Did tyrosine kinase activity of the immunoprecipitate with the anti-c-kit antibody reflect the activity of tyrosine phosphatses co-precipitated? Does the result in Figure 4B mean that the enzymatic activity of c-kit was increased in Aldh2-deficient BMMCs?
In this experiment Kit was immunoprecipitated at the indicated times after stimulation and its tyrosine kinase activity measured using a tyrosine kinase assay. The increased Kit activity in Aldh2-/- is likely to reflect an increase in net Kit activity since Fig 4A also shows an increase in phosphorylation in tyrosine 823 in the kinase domain of the receptor, which indicates an active conformation. Co-immunoprecipitation of other proteins other than the target of immunoprecipitation is usually not very efficient, and under the conditions for this particular assay, Shp-1 was not detected in the Kit immunoprecipitates. Thus, we do not believe that the increased tyrosine kinase activity detected in the assay is a reflection of less phosphatase activity in the pull down, but a greater Kit activity. However, the overall data is consistent with the conclusion that the higher Kit phosphorylation (detected by Western blotting) and activity (detected by the kinase assay) are a consequence of reduced Shp-1 activity in Aldh2-/- BMMC.

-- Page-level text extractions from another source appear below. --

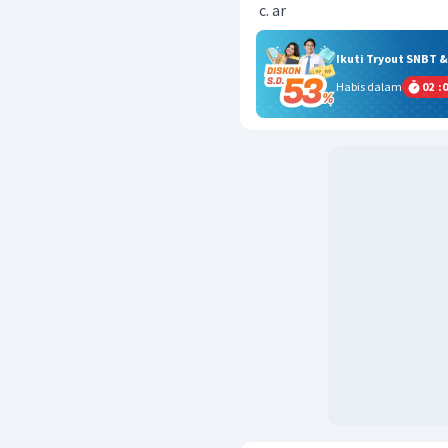
ar
Ikuti Tryout SNBT 
Habis dalam
02
:
0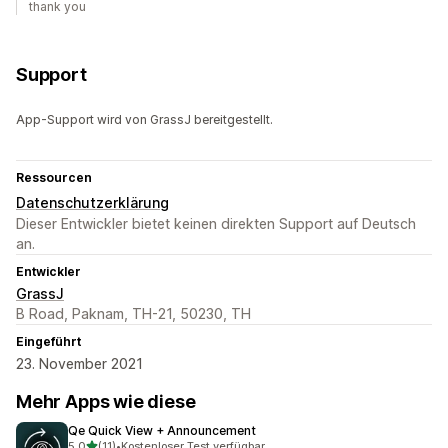
thank you
Support
App-Support wird von GrassJ bereitgestellt.
Ressourcen
Datenschutzerklärung
Dieser Entwickler bietet keinen direkten Support auf Deutsch
an.
Entwickler
GrassJ
B Road, Paknam, TH-21, 50230, TH
Eingeführt
23. November 2021
Mehr Apps wie diese
Qe Quick View + Announcement
von 5 Sternen
5,0
(11)
•
Kostenloser Test verfügbar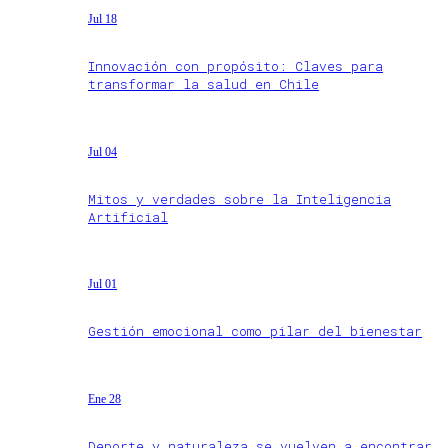
Jul 18
Innovación con propósito: Claves para
transformar la salud en Chile
Jul 04
Mitos y verdades sobre la Inteligencia
Artificial
Jul 01
Gestión emocional como pilar del bienestar
Ene 28
Deporte y naturaleza se vuelven a encontrar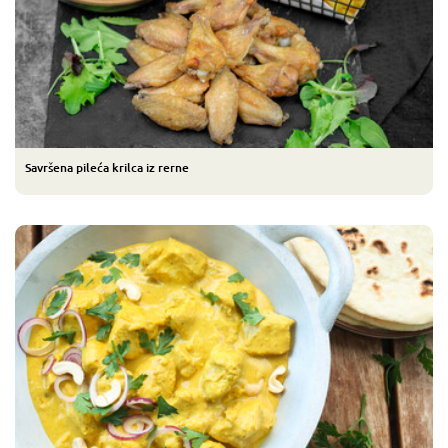
Savršena pileća krilca iz rerne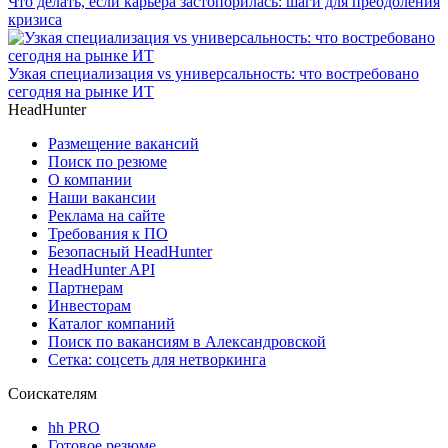
Что делать, если карьера застопорилась: шаги для преодоления
кризиса
Узкая специализация vs универсальность: что востребовано
сегодня на рынке ИТ
HeadHunter
Размещение вакансий
Поиск по резюме
О компании
Наши вакансии
Реклама на сайте
Требования к ПО
Безопасный HeadHunter
HeadHunter API
Партнерам
Инвесторам
Каталог компаний
Поиск по вакансиям в Александровской
Сетка: соцсеть для нетворкинга
Соискателям
hh PRO
Готовое резюме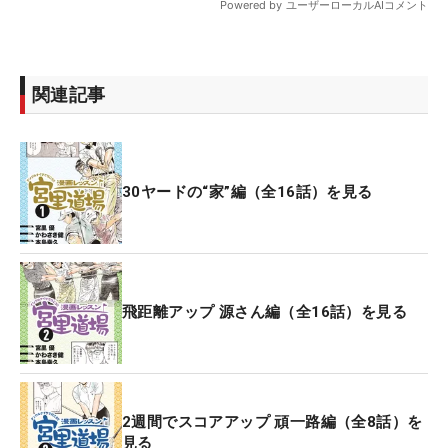
関連記事
30ヤードの“家”編（全16話）を見る
飛距離アップ 源さん編（全16話）を見る
2週間でスコアアップ 頑一路編（全8話）を
見る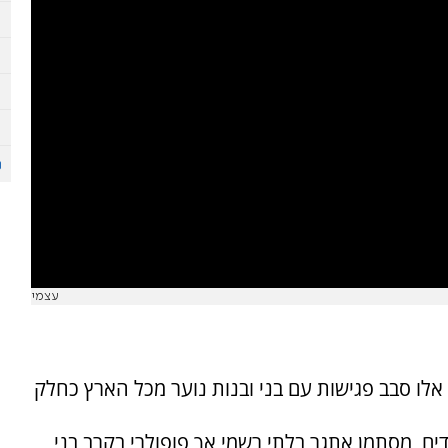
עצמי
לו סבב פגישות עם בני ובנות נוער מכל הארץ כחלק
ים, מסתמן אתגר בלתי רשמי אך פופולרי בקרב בני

Line 80, "Thus, Aldh2 is not required for mouse mast cell maturation in vitro." The authors should moderate the tone because "maturation" means various aspects of cellular changes. They only demonstrated that the surface expression levels of two mast cell markers were unchanged. SCF is a well known regulator of mast cell maturation.

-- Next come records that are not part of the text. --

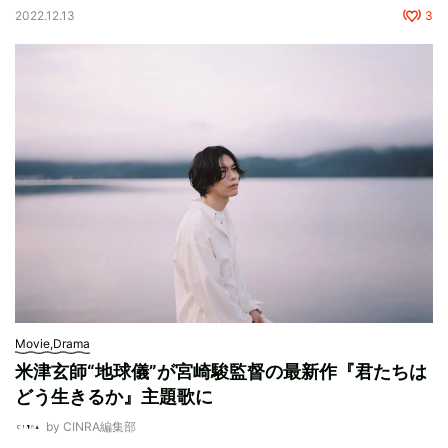
2022.12.13
3
Movie,Drama
米津玄師“地球儀”が宮崎駿監督の最新作『君たちは
どう生きるか』主題歌に
by CINRA編集部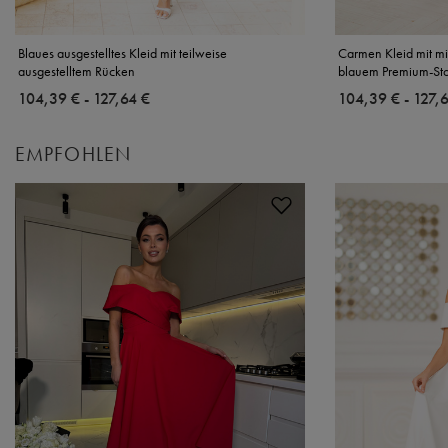
Blaues ausgestelltes Kleid mit teilweise
Carmen Kleid mit mi
ausgestelltem Rücken
blauem Premium-Sto
ab
104,39 €
-
bis
127,64 €
ab
104,39 €
-
bis
127,
EMPFOHLEN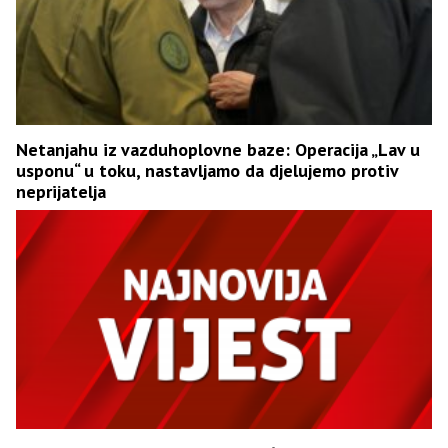
Netanjahu iz vazduhoplovne baze: Operacija „Lav u
usponu“ u toku, nastavljamo da djelujemo protiv
neprijatelja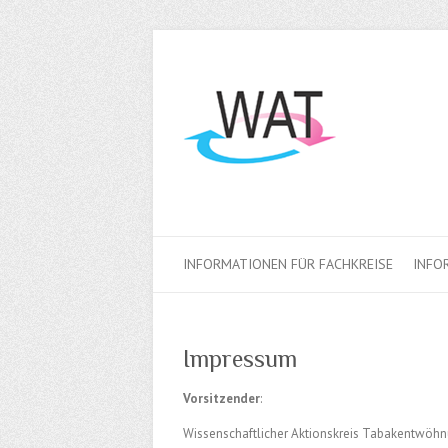
INFORMATIONEN FÜR FACHKREISE
INFO
Impressum
Vorsitzender
:
Wissenschaftlicher Aktionskreis Tabakentwöhn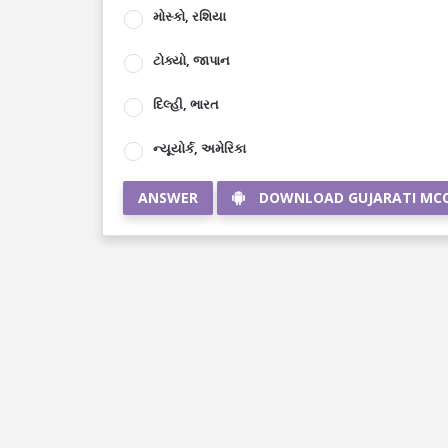
મોસ્કો, રશિયા
ટોક્યો, જાપાન
દિલ્હી, ભારત
ન્યૂયોર્ક, અમેરિકા
ANSWER
DOWNLOAD GUJARATI MC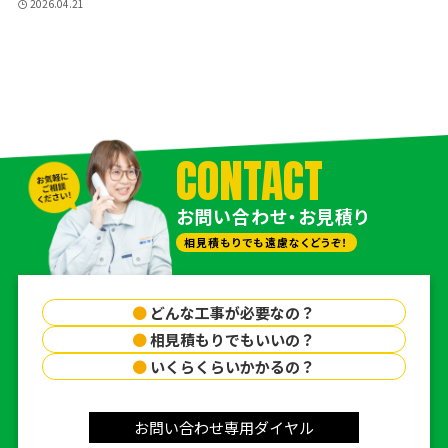
2026.04.21
CONTACT
お問い合わせ・お見積り
相見積もりでも遠慮なくどうぞ！
●
どんな工事が必要なの？
●
相見積もりでもいいの？
●
いくらくらいかかるの？
お問い合わせ専用ダイヤル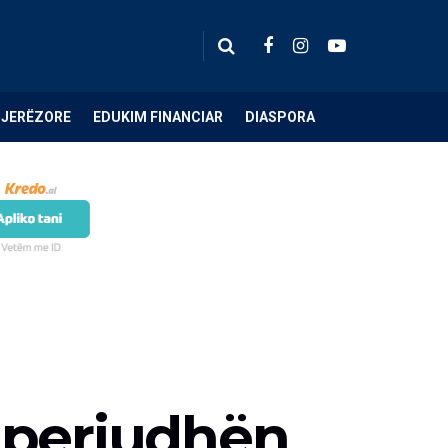
NJERËZORE
EDUKIM FINANCIAR
DIASPORA
 periudhën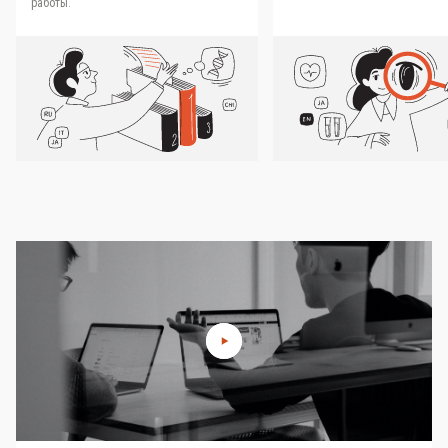
работы.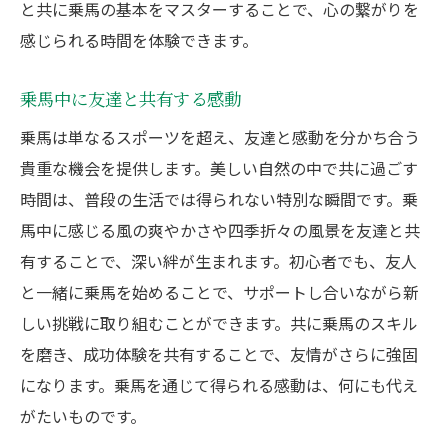
と共に乗馬の基本をマスターすることで、心の繋がりを
感じられる時間を体験できます。
乗馬中に友達と共有する感動
乗馬は単なるスポーツを超え、友達と感動を分かち合う
貴重な機会を提供します。美しい自然の中で共に過ごす
時間は、普段の生活では得られない特別な瞬間です。乗
馬中に感じる風の爽やかさや四季折々の風景を友達と共
有することで、深い絆が生まれます。初心者でも、友人
と一緒に乗馬を始めることで、サポートし合いながら新
しい挑戦に取り組むことができます。共に乗馬のスキル
を磨き、成功体験を共有することで、友情がさらに強固
になります。乗馬を通じて得られる感動は、何にも代え
がたいものです。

We agree with the reviewer and have removed the sentence, which is not really needed.
Line 117, Figure 1 A-C -> Figure 2 A-C
Thank you. This has been corrected
The values of the standard deviation are quite small in the experiments of cytokine measurements. The authors should present whether they repeated the experiments using BMMCs derived from different mice.
In these experiments, 5 cultures per genotype (i.e. from separate mice) were simultaneously grown. The experiments for cytokines assays and degranulation were performed all at the same time and they were repeated at least three times.